La danse et la chanson, ce sont deux domaines qui se complètent en réalité. Il y a des artistes qui ont commencé par la danse et qui ont fini par être des artistes chanteurs ou musiciens. En 1995, on écoutait du rap américain, et un peu de rap français qui a commencé avec MC Solar dont les textes avaient beaucoup de sens. Personnellement, depuis que j'étais petit, j'aimais chanter ; je chantais très bien à l'école au point où j'étais premier du centre en chant. On dit que ''l'enfant est le père de l'homme'', donc c'est toute cette passion de l'enfance qui a fini par me rattraper. De la dance Hip-Hop, je suis allé au rap, et du rap, au reggae que j'ai toujours aimé.
Vous avez évolué pendant longtemps dans les groupes de rap avant de vous décider finalement à faire une carrière en solo. Pourquoi une telle option ?

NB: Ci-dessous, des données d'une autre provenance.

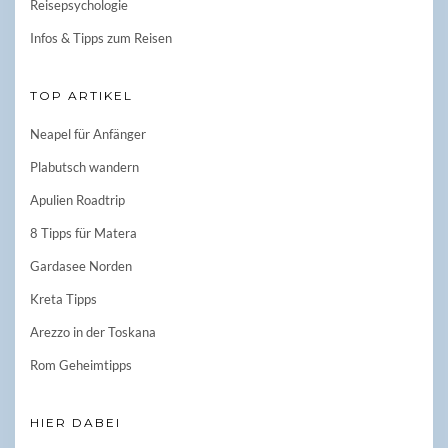
Reisepsychologie
Infos & Tipps zum Reisen
TOP ARTIKEL
Neapel für Anfänger
Plabutsch wandern
Apulien Roadtrip
8 Tipps für Matera
Gardasee Norden
Kreta Tipps
Arezzo in der Toskana
Rom Geheimtipps
HIER DABEI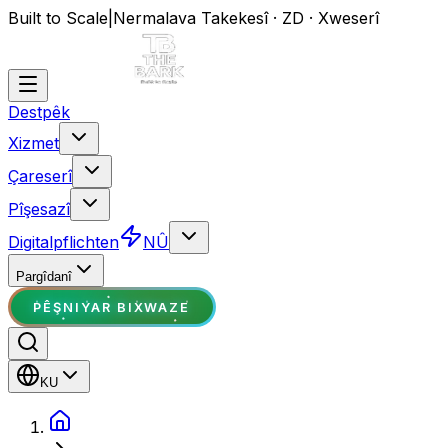
Built to Scale
|
Nermalava Takekesî · ZD · Xweserî
Destpêk
Xizmet
Çareserî
Pîşesazî
Digitalpflichten
NÛ
Pargîdanî
PÊŞNIYAR BIXWAZE
KU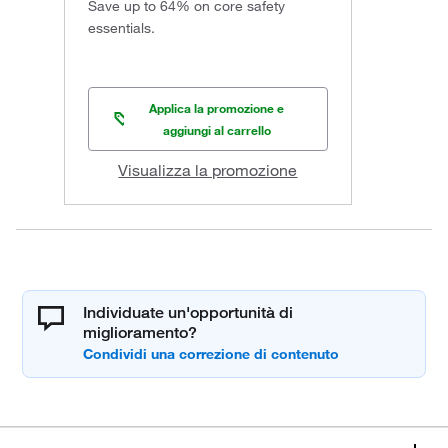
Save up to 64% on core safety
essentials.
Applica la promozione e
aggiungi al carrello
Visualizza la promozione
Individuate un'opportunità di
miglioramento?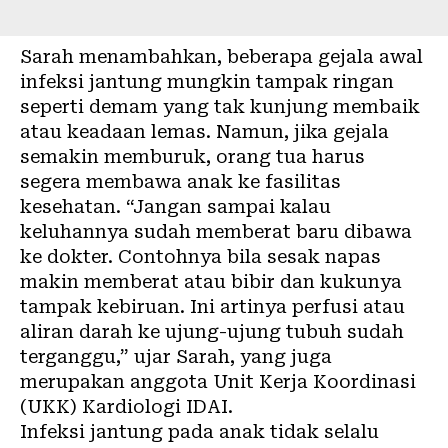
Sarah menambahkan, beberapa gejala awal
infeksi jantung mungkin tampak ringan
seperti demam yang tak kunjung membaik
atau keadaan lemas. Namun, jika gejala
semakin memburuk, orang tua harus
segera membawa anak ke fasilitas
kesehatan. “Jangan sampai kalau
keluhannya sudah memberat baru dibawa
ke dokter. Contohnya bila sesak napas
makin memberat atau bibir dan kukunya
tampak kebiruan. Ini artinya perfusi atau
aliran darah ke ujung-ujung tubuh sudah
terganggu,” ujar Sarah, yang juga
merupakan anggota Unit Kerja Koordinasi
(UKK) Kardiologi IDAI.
Infeksi jantung pada anak tidak selalu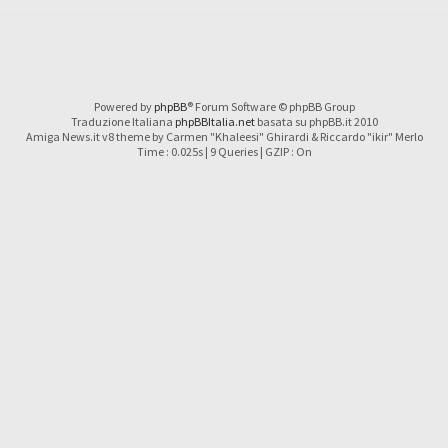
Powered by
phpBB
® Forum Software © phpBB Group
Traduzione Italiana
phpBBItalia.net
basata su phpBB.it 2010
Amiga News.it v8 theme by Carmen "Khaleesi" Ghirardi & Riccardo "ikir" Merlo
Time : 0.025s | 9 Queries | GZIP : On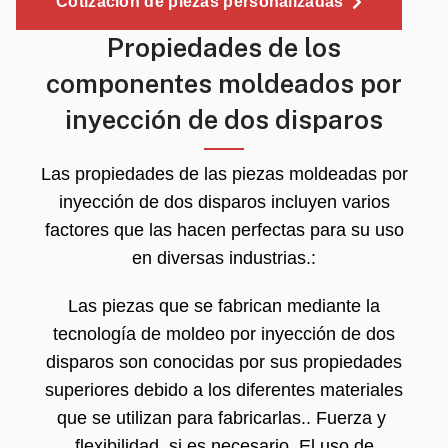
Cotización de piezas personalizadas
Propiedades de los
componentes moldeados por
inyección de dos disparos
Las propiedades de las piezas moldeadas por
inyección de dos disparos incluyen varios
factores que las hacen perfectas para su uso
en diversas industrias.:
Las piezas que se fabrican mediante la
tecnología de moldeo por inyección de dos
disparos son conocidas por sus propiedades
superiores debido a los diferentes materiales
que se utilizan para fabricarlas.. Fuerza y ​​
flexibilidad, si es necesario. El uso de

Parce que, comme je vous le disais tantôt, mon enfance m'a rattrapé dans le sens où j'écoutais beaucoup du reggae quand j'étais petit, notamment les chansons de Bob Marley, puis celles d'Alpha Blondy. On était d'ailleurs tous émerveillés de voir un Africain qui peut nous faire accrocher à ce mouvement reggae. Et le fait de voir un Africain se débrouiller comme ça, c'était pour moi un motif de fierté. Nous sommes tous allés dans le sens d'Alpha Blondy ; et c'est là où j'ai développé encore plus mon amour pour le reggae. Et même dans Wass Wong, si vous écoutez bien le morceau ''Kimi fonda'', vous allez remarquer qu'il y a beaucoup d'aspects reggae dedans. C'était mon inspiration que j'ai voulu partager avec le groupe au moment où le groupe était au complet. Avec le temps, j'ai réellement compris que j'étais fait pour le reggae et je voulais jouer en live avec des musiciens. C'est donc le naturel qui a pris le dessus ; et je ne voulais pas imposer ça aux autres membres du groupe à l'époque où le groupe était vraiment au complet. Donc j'ai décidé d'aller en carrière solo, et cela d'autant plus que j'ai remarqué qu'au Niger, ce mouvement n'arrivait pas à avoir des ailes bien qu'on ait eu des artistes talentueux dans le domaine. On a eu la chance qu'à travers le rap, on a pu faire une révolution du mouvement Hip-hop, qui nous a permis d'avoir un grand public au Niger. Tout le monde était chaud, et tout le monde était bien embarqué dans le bateau. Je me suis dis que vu qu'il y a un public qui est accroché, je vais faire la promotion du reggae.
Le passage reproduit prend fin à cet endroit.